When a new external hard drive from Seagate, Western Digital, Toshiba or Samsung is purchased, most of time it is initially formatted with FAT file system. However, some Windows users will format it to NTFS later. However, they find a Windows NTFS-formatted external hard disk read-only after they move to a Mac. That is to say, the files on the NTFS drive can be viewed and moved out but they cannot be deleted, renamed, modified or converted.
Generally speaking, there are two ways to solve the problem to gain full read-write access to NTFS drives on Mac.
- Use NTFS for Mac software
- Enable native NTFS write support on Mac
Use NTFS for Mac software
When a device is attached to a computer for use, the operating system will mount it and make its files and directories available for users. Normally, the disk will be readable and writable. But file system incompatibility may fail the mounting process to make the disk not writable.
In this case, a third-party driver can be installed to work as a bridge between the Apple macOS and the Microsoft NTFS file system. When an NTFS device is detected by the Mac computer, the NTFS for Mac software instead of the macOS helps mount the drives in read-write mode automatically. Users can directly read and write to NTFS drives with it.
Step 1: Download iBoysoft NTFS for Mac and install it on your Mac. The driver works on Mac OS X 10.8 to macOS 10.15.
Step 2: Plug in your NTFS drives to the Mac. If the external hard drive needs extra power, remember to charge it.
Step 3: Write to the NTFS-formatted volumes directly after the drive is successfully mounted in read-write mode.

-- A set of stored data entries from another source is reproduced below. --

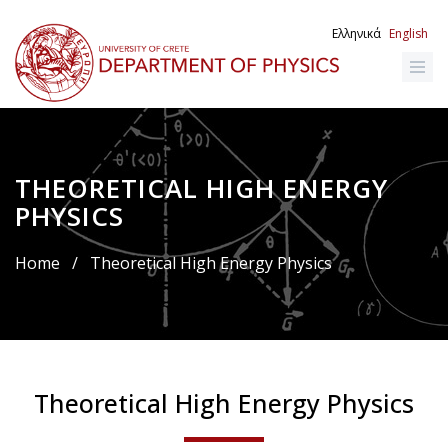
Skip
to
Ελληνικά
English
main
content
THEORETICAL HIGH ENERGY
Breadcrumb
PHYSICS
Home
/
Theoretical High Energy Physics
Theoretical High Energy Physics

Enable native NTFS write support on Mac
Besides the complicated command lines, the method of enabling Mac’s NTFS write support is not recommended because it is experimental and little tested. It may cause serious disk damage or data loss during the writing.

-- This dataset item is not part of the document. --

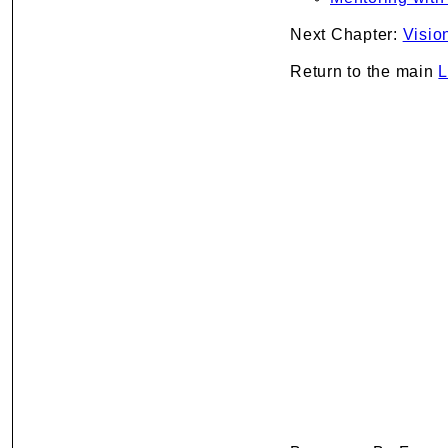
Next Chapter:
Visio
Return to the main
L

But if you insist this is what you want to try, here are the detailed instructions.
Step 1: Launch Terminal through Launch Pad and Other.
Step 2: Copy and paste the command sudo nano /etc/fstab to edit the fstab file.

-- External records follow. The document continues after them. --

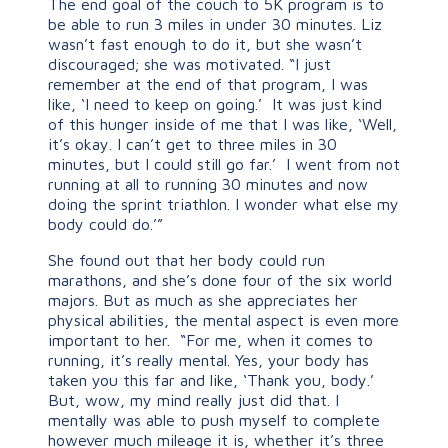
The end goal of the couch to 5K program is to
be able to run 3 miles in under 30 minutes. Liz
wasn’t fast enough to do it, but she wasn’t
discouraged; she was motivated. “I just
remember at the end of that program, I was
like, ‘I need to keep on going.’ It was just kind
of this hunger inside of me that I was like, ‘Well,
it’s okay. I can’t get to three miles in 30
minutes, but I could still go far.’ I went from not
running at all to running 30 minutes and now
doing the sprint triathlon. I wonder what else my
body could do.’”
She found out that her body could run
marathons, and she’s done four of the six world
majors. But as much as she appreciates her
physical abilities, the mental aspect is even more
important to her. “For me, when it comes to
running, it’s really mental. Yes, your body has
taken you this far and like, ‘Thank you, body.’
But, wow, my mind really just did that. I
mentally was able to push myself to complete
however much mileage it is, whether it’s three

Step 3: Input your admin password when asked and hit Enter. Don’t be surprised if you don’t see any numbers or letters during the typing.
Step 4: Copy and paste the command LABEL=VOLUM_NAME nono ntfs rw,auto,nobrowse and hit Enter. Change the VOLUME_NAME to the name of your external hard drive. If you have multiple NTFS drives/volumes to write, write different line for each of them. Then hit Enter.
Step 5: Press Control + X to exit the editing.
Step 6: Safely eject the NTFS drive and reconnect it to the Mac.
Step 7: Click Go at the menu bar where Apple logo is and select Go to Folder.
Step 8: Type in /Volumes and hit Enter.
Step 9: Find the volumes with NTFS file system and drag it to the section of Favorites or Locations for easy access.
If you want to redo the change, you need to open the fstab file and delete the command you entered and hit Enter to save the deletion. Then press Control + X to exit.
I want to remind again. You will see this method a lot especially on YouTube channels, but nearly nobody will tell you that the method is full of flaws and you may lose your data. For the sake of your important data, you had better to use NTFS drivers. If you just want to see how this method works, follow the steps carefully above.
When people come to read and write to NTFS drives on Mac, many of them will choose to back up files and reformat the drive. However, it is not convenient if there are a lot of files that need to move out and back in. For a cross-platform worker, the best wat to solve the incompatibility is to install drivers. In this NTFS not writable on Mac situation, using an NTFS driver is obviously easier and safer.